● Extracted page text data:
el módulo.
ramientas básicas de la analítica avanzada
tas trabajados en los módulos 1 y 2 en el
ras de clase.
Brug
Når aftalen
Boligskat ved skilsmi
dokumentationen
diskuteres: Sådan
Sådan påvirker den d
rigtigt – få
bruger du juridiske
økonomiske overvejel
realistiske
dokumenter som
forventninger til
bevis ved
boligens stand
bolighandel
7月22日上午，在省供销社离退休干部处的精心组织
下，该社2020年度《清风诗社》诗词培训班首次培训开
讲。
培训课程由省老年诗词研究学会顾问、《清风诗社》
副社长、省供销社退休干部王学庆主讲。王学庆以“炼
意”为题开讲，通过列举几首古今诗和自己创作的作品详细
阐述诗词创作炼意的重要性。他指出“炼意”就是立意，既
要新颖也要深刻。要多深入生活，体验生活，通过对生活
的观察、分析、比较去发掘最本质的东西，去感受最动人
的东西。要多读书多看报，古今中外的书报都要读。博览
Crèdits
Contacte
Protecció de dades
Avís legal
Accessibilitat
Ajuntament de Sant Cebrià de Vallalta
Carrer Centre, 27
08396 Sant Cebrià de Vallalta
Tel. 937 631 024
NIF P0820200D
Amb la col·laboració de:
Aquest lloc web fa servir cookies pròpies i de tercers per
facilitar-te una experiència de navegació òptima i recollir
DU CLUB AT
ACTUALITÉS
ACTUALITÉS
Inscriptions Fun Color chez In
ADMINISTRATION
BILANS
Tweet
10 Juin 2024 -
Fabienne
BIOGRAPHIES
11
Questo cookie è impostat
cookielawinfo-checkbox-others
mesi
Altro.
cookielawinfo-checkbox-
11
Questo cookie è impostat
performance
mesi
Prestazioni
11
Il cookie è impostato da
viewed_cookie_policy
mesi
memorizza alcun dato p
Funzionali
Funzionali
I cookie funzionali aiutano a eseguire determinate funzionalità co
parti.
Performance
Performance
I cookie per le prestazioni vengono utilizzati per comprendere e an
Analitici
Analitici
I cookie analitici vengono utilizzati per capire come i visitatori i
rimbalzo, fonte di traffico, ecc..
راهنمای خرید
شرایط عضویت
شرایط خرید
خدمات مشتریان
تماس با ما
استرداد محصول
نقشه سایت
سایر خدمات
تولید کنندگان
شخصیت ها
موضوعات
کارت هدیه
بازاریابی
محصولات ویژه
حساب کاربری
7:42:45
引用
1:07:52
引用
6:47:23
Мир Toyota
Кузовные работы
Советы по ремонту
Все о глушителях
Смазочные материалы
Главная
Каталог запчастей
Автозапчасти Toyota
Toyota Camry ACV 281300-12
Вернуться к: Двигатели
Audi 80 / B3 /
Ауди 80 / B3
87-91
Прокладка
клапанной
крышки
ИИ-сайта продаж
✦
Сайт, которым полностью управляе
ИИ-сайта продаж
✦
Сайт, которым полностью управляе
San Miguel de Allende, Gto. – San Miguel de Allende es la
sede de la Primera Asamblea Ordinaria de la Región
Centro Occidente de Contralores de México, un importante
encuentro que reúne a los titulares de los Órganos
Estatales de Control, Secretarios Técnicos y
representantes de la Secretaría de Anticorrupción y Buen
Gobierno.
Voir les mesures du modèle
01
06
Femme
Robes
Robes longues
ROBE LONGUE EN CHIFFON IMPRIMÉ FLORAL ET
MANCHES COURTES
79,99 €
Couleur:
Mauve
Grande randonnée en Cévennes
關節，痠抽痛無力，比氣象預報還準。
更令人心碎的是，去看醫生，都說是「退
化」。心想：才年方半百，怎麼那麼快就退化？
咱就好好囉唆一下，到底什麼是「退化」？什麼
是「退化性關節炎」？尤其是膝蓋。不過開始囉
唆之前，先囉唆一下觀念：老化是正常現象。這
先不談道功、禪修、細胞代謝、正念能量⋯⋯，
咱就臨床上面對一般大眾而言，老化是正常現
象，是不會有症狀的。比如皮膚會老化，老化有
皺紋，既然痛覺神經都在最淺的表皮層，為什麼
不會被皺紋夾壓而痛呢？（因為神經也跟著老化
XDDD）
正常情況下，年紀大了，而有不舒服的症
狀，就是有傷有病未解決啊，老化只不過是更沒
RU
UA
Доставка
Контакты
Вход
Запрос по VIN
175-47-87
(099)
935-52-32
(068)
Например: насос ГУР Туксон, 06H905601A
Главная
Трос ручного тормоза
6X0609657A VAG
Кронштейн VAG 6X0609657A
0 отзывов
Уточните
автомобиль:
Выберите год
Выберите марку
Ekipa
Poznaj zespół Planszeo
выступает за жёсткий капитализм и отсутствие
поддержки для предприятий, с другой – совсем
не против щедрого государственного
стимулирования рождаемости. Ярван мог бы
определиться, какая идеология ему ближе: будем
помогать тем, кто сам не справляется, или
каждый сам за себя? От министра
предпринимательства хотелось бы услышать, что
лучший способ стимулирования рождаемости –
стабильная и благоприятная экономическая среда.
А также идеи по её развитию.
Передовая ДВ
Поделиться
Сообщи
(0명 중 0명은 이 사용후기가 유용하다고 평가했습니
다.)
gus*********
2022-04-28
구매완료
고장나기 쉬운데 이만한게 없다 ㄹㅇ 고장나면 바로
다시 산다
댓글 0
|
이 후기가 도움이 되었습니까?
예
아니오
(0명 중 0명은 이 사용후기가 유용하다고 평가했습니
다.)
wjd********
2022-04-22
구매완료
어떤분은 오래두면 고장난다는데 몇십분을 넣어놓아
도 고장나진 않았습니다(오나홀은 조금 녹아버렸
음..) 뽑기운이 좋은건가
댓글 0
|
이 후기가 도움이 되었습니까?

● Task description:
Output every entry again, exactly as given.

● Exercise solution:
el módulo.
ramientas básicas de la analítica avanzada
tas trabajados en los módulos 1 y 2 en el
ras de clase.
Brug
Når aftalen
Boligskat ved skilsmi
dokumentationen
diskuteres: Sådan
Sådan påvirker den d
rigtigt – få
bruger du juridiske
økonomiske overvejel
realistiske
dokumenter som
forventninger til
bevis ved
boligens stand
bolighandel
7月22日上午，在省供销社离退休干部处的精心组织
下，该社2020年度《清风诗社》诗词培训班首次培训开
讲。
培训课程由省老年诗词研究学会顾问、《清风诗社》
副社长、省供销社退休干部王学庆主讲。王学庆以“炼
意”为题开讲，通过列举几首古今诗和自己创作的作品详细
阐述诗词创作炼意的重要性。他指出“炼意”就是立意，既
要新颖也要深刻。要多深入生活，体验生活，通过对生活
的观察、分析、比较去发掘最本质的东西，去感受最动人
的东西。要多读书多看报，古今中外的书报都要读。博览
Crèdits
Contacte
Protecció de dades
Avís legal
Accessibilitat
Ajuntament de Sant Cebrià de Vallalta
Carrer Centre, 27
08396 Sant Cebrià de Vallalta
Tel. 937 631 024
NIF P0820200D
Amb la col·laboració de:
Aquest lloc web fa servir cookies pròpies i de tercers per
facilitar-te una experiència de navegació òptima i recollir
DU CLUB AT
ACTUALITÉS
ACTUALITÉS
Inscriptions Fun Color chez In
ADMINISTRATION
BILANS
Tweet
10 Juin 2024 -
Fabienne
BIOGRAPHIES
11
Questo cookie è impostat
cookielawinfo-checkbox-others
mesi
Altro.
cookielawinfo-checkbox-
11
Questo cookie è impostat
performance
mesi
Prestazioni
11
Il cookie è impostato da
viewed_cookie_policy
mesi
memorizza alcun dato p
Funzionali
Funzionali
I cookie funzionali aiutano a eseguire determinate funzionalità co
parti.
Performance
Performance
I cookie per le prestazioni vengono utilizzati per comprendere e an
Analitici
Analitici
I cookie analitici vengono utilizzati per capire come i visitatori i
rimbalzo, fonte di traffico, ecc..
راهنمای خرید
شرایط عضویت
شرایط خرید
خدمات مشتریان
تماس با ما
استرداد محصول
نقشه سایت
سایر خدمات
تولید کنندگان
شخصیت ها
موضوعات
کارت هدیه
بازاریابی
محصولات ویژه
حساب کاربری
7:42:45
引用
1:07:52
引用
6:47:23
Мир Toyota
Кузовные работы
Советы по ремонту
Все о глушителях
Смазочные материалы
Главная
Каталог запчастей
Автозапчасти Toyota
Toyota Camry ACV 281300-12
Вернуться к: Двигатели
Audi 80 / B3 /
Ауди 80 / B3
87-91
Прокладка
клапанной
крышки
ИИ-сайта продаж
✦
Сайт, которым полностью управляе
ИИ-сайта продаж
✦
Сайт, которым полностью управляе
San Miguel de Allende, Gto. – San Miguel de Allende es la
sede de la Primera Asamblea Ordinaria de la Región
Centro Occidente de Contralores de México, un importante
encuentro que reúne a los titulares de los Órganos
Estatales de Control, Secretarios Técnicos y
representantes de la Secretaría de Anticorrupción y Buen
Gobierno.
Voir les mesures du modèle
01
06
Femme
Robes
Robes longues
ROBE LONGUE EN CHIFFON IMPRIMÉ FLORAL ET
MANCHES COURTES
79,99 €
Couleur:
Mauve
Grande randonnée en Cévennes
關節，痠抽痛無力，比氣象預報還準。
更令人心碎的是，去看醫生，都說是「退
化」。心想：才年方半百，怎麼那麼快就退化？
咱就好好囉唆一下，到底什麼是「退化」？什麼
是「退化性關節炎」？尤其是膝蓋。不過開始囉
唆之前，先囉唆一下觀念：老化是正常現象。這
先不談道功、禪修、細胞代謝、正念能量⋯⋯，
咱就臨床上面對一般大眾而言，老化是正常現
象，是不會有症狀的。比如皮膚會老化，老化有
皺紋，既然痛覺神經都在最淺的表皮層，為什麼
不會被皺紋夾壓而痛呢？（因為神經也跟著老化
XDDD）
正常情況下，年紀大了，而有不舒服的症
狀，就是有傷有病未解決啊，老化只不過是更沒
RU
UA
Доставка
Контакты
Вход
Запрос по VIN
175-47-87
(099)
935-52-32
(068)
Например: насос ГУР Туксон, 06H905601A
Главная
Трос ручного тормоза
6X0609657A VAG
Кронштейн VAG 6X0609657A
0 отзывов
Уточните
автомобиль:
Выберите год
Выберите марку
Ekipa
Poznaj zespół Planszeo
выступает за жёсткий капитализм и отсутствие
поддержки для предприятий, с другой – совсем
не против щедрого государственного
стимулирования рождаемости. Ярван мог бы
определиться, какая идеология ему ближе: будем
помогать тем, кто сам не справляется, или
каждый сам за себя? От министра
предпринимательства хотелось бы услышать, что
лучший способ стимулирования рождаемости –
стабильная и благоприятная экономическая среда.
А также идеи по её развитию.
Передовая ДВ
Поделиться
Сообщи
(0명 중 0명은 이 사용후기가 유용하다고 평가했습니
다.)
gus*********
2022-04-28
구매완료
고장나기 쉬운데 이만한게 없다 ㄹㅇ 고장나면 바로
다시 산다
댓글 0
|
이 후기가 도움이 되었습니까?
예
아니오
(0명 중 0명은 이 사용후기가 유용하다고 평가했습니
다.)
wjd********
2022-04-22
구매완료
어떤분은 오래두면 고장난다는데 몇십분을 넣어놓아
도 고장나진 않았습니다(오나홀은 조금 녹아버렸
음..) 뽑기운이 좋은건가
댓글 0
|
이 후기가 도움이 되었습니까?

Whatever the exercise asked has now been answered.